The thanks of the editor and the publication committee of the Manchester Historic Association are due to His Honor Mayor Eugene E. Reed, Mr. Edward C. Smith, city clerk, for advice and help, and to all others who have kindly given their support toward publishing these early records of the township of Manchester, formerly incorporated as Derryfield. G. WALDO BROWNE. EDGAR J. KNOWLTON. MARY BELL WILLSON.

WILLIE E. DODGE.

CHARLES B. SPOFFORD.

STATE OF NEW HAMPSHIRE.

HILLSBOROUGH, SS.

I, the undersigned, Chairman of the Publication Committee of the Manchester Historic Association, to whom has been assigned the task of compiling and editing the Early Records of Manchester, N. H., certify that the following transcript of the original books is a true and correct copy. GEORGE WALDO BROWNE.

MANCHESTER, N. H., November 24, 1910. Subscribed and sworn to before me, this twenty-fourth day of November, A. D. 1910.

HARRY T. LORD,

Justice of the Peace.

12

INTRODUCTION.

The seven years, 1829 to 1835, covered by this volume, was a period of comparative indifference to progress, though the spirit of the new order of activity was being felt. The inventory for 1829 gave 196 taxpayers; that for 1835, 231, not including in either case the nonresidents. The taxes for the first year amounted to $932.01 (state, $107.60; county, $73.60; town, $750.81); for the last year, state, $173.50; county, $27.39; town, $853.62; total, $1,054.71.

If the increase of population and business was slight, it could be already seen that it trended towards the settlement about the Falls, which awakened feelings of jealousy and rivalry on the part of those living in other parts of the town. An attempt to repair the old meetinghouse and make of it a townhouse was voted down by those from "the new village" in 1832. Two years later the matter again came up for consideration and was rejected, but in 1836 a vote was taken to that effect.

Boating on the Merrimack may be said to have reached its greatest volume during this period.
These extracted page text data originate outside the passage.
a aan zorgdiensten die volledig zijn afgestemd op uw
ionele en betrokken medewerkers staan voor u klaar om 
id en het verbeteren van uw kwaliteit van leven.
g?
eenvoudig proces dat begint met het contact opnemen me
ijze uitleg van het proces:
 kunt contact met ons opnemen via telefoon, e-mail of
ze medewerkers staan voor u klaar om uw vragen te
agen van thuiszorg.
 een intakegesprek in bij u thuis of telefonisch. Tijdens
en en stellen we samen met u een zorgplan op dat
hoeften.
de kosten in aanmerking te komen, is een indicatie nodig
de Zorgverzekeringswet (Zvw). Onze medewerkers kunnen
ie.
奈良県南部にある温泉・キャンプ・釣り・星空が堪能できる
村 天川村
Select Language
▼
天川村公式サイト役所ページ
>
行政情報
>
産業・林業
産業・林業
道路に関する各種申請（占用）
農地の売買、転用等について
Frederick G. Stark was agent of the boating company the entire time, or from 1822 to 1837. His books show that for the month of October, 1831, the river traffic amounted to $1,598.65. The quickest round trip from the Piscataquog river to Boston ever made on the river was in 1833, when Samuel Hall, John Ray, and Joseph M. Rowell performed the feat in four days. In 1833 the Proprietors of Amoskeag Canal were first taxed for $18,000, and this was repeated with different amounts the two years following. It seems that this tax was not forthcoming, for in 1834 the town voted to collect the same, though there is no record to show the result.
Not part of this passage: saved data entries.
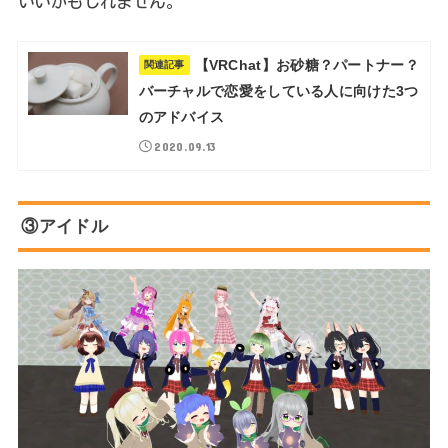
いいかもしれません。
【VRChat】お砂糖？パートナー？
関連記事
バーチャルで恋愛をしている人に向けた3つ
のアドバイス
2020.09.13
③アイドル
In 1834 the ten years' controversy over building the "Mammoth Road" through this town reached its climax, the court deciding that the road should be built. In one year (1833) the expense of fighting this highway amounted to more than the state, county, school, and highway taxes.
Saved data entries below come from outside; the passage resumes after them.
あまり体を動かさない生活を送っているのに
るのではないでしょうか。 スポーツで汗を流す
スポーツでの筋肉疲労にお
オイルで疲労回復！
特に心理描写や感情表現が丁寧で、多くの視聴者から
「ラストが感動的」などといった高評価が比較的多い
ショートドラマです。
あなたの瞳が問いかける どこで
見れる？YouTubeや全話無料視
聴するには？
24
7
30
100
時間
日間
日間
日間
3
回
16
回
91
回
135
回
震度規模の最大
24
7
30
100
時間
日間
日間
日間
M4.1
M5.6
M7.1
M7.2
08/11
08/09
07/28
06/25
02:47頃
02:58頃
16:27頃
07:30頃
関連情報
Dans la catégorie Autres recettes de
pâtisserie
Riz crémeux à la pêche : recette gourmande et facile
The cotton manufacture, started at Amoskeag in 1809 by Benjamin Pritchard and three brothers named Ephraim, David, and Robert Stevens, with changes in management from time to time, continued as a private enterprise, with varying results, until July 15, 1831, when the Amoskeag Manufacturing Company was incorporated with a capital of one million dollars. The incorporators were Oliver Dean, Ira Gay, Willard Sayles, Larned Pitcher, Lyman Tiffany, and Samuel Slater. Mr. Tiffany was made the first president. Mr. Gay was chosen clerk and Oliver Dean agent and treas

urer.

In 1835 this company came into possession of the Isle of Hooksett Canal Company, the Bow Canal Company, and the Union Locks Company, and the following year the Hooksett Manufacturing Company was acquired. That year the first brick mill upon the Merrimack was built at Hooksett from material made in the yards close by. The increase of this new factor in the development extended in the years following.

The smallpox breaking out in the household of Col. Josiah Stowell in 1834, at a special town meeting called to be seen what could be done, it was voted to establish a pesthouse. There is nothing to show that this vote was carried out more than to quarantine the home of Colonel Stowell. The disease was brought from Lowell by one William Davis, who recovered. Four persons, two of whom were the aged parents of Mrs. Stowell, a young woman named Mary Brown, and a baby died.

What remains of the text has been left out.